Gemini 2.5 Flash
Google Gemini 2.5 Flash TTS — fast, natural multilingual synthesis.
Fast, natural multilingual Gemini synthesis — a single voice speaks any language with consistent rhythm. A good balance of speed and quality for everyday narration.
| Endpoint | POST /api/v1/tts/synthesize |
Model ID (ttsModel) | gemini-2-5-flash |
| Provider | Google Gemini (paid access) |
| Character Limit | 3,000 |
| Cost | 700 / 1K chars |
Shared conventions
Auth, the voice→provider rule, rate limits, and the full error table live on the Speech API page. Below is only what's specific to Gemini 2.5 Flash.
Model-specific notes
- Steer delivery with
style_instructions(free-form, e.g. "warm, encouraging tone"). - Gemini requests pass through a fair-use queue (Pro/Max get priority); when it's full you get
503 SERVER_BUSY.
When `style_instructions` applies
Custom instructions are used only when both style_instructions_enabled
is true and the instruction is at least 30 characters. Shorter
instructions are ignored and the voice's default delivery is used.
Request body
| Parameter | Type | Required | Description |
|---|---|---|---|
text | string | Yes | Text to synthesize (max 3,000 chars) |
voice | string | Yes | A Gemini voice ID from GET /api/v1/tts/voices |
ttsModel | string | Yes | Must be "gemini-2-5-flash" |
style_instructions | string | No | Free-form delivery instruction (≥ 30 chars to take effect) |
style_instructions_enabled | boolean | No | Activate style_instructions · Default: false |
speed | number | No | Speaking rate · Default: 1.0 |
title | string | No | Title for the saved project |
{
"text": "Your audio summary is ready.
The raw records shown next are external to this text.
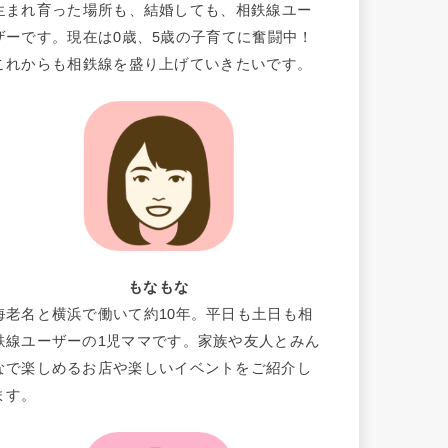
生まれ育った場所も、結婚しても、相鉄線ユー
ザーです。現在は0歳、5歳の子育てに奮闘中！
これからも相鉄線を盛り上げていきたいです。
もなもな
海老名と横浜で働いて約10年。平日も土日も相
鉄線ユーザーの1児ママです。家族や友人とみん
なで楽しめるお店や楽しいイベントをご紹介し
ます。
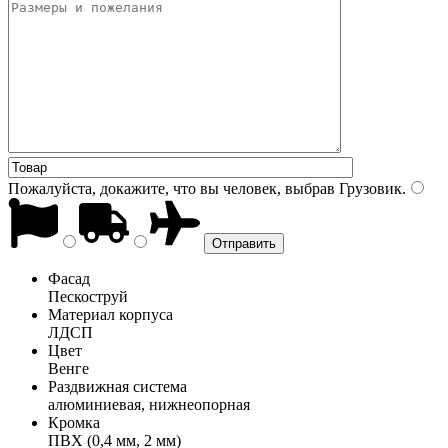
Пожалуйста, докажите, что вы человек, выбрав
Грузовик
.
Фасад
Пескоструй
Материал корпуса
ЛДСП
Цвет
Венге
Раздвижная система
алюминиевая, нижнеопорная
Кромка
ПВХ (0,4 мм, 2 мм)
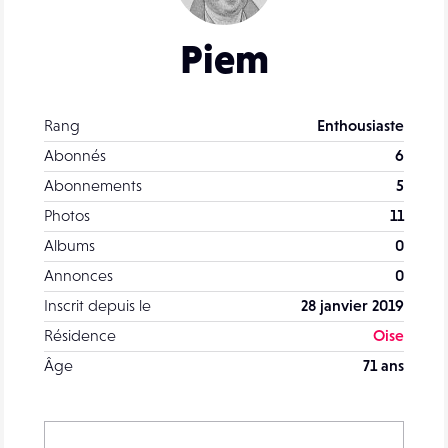
Piem
Rang
Enthousiaste
Abonnés
6
Abonnements
5
Photos
11
Albums
0
Annonces
0
Inscrit depuis le
28 janvier 2019
Résidence
Oise
Âge
71 ans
Tap to listen.",
"voice": "voice-uuid-gemini",
"ttsModel": "gemini-2-5-flash"
}Response (200 OK)
{
"url": "https://cdn.sonnalabs.app/sonna/api-ephemeral/tts/paid/user123/jkl012.mp3",
"remainingCredits": 101230,
"projectCreated": true
}Errors (400 TEXT_TOO_LONG, 403 PAID_ACCESS_REQUIRED, 409, 429, 503 SERVER_BUSY when the queue is full) follow the shared Speech API table.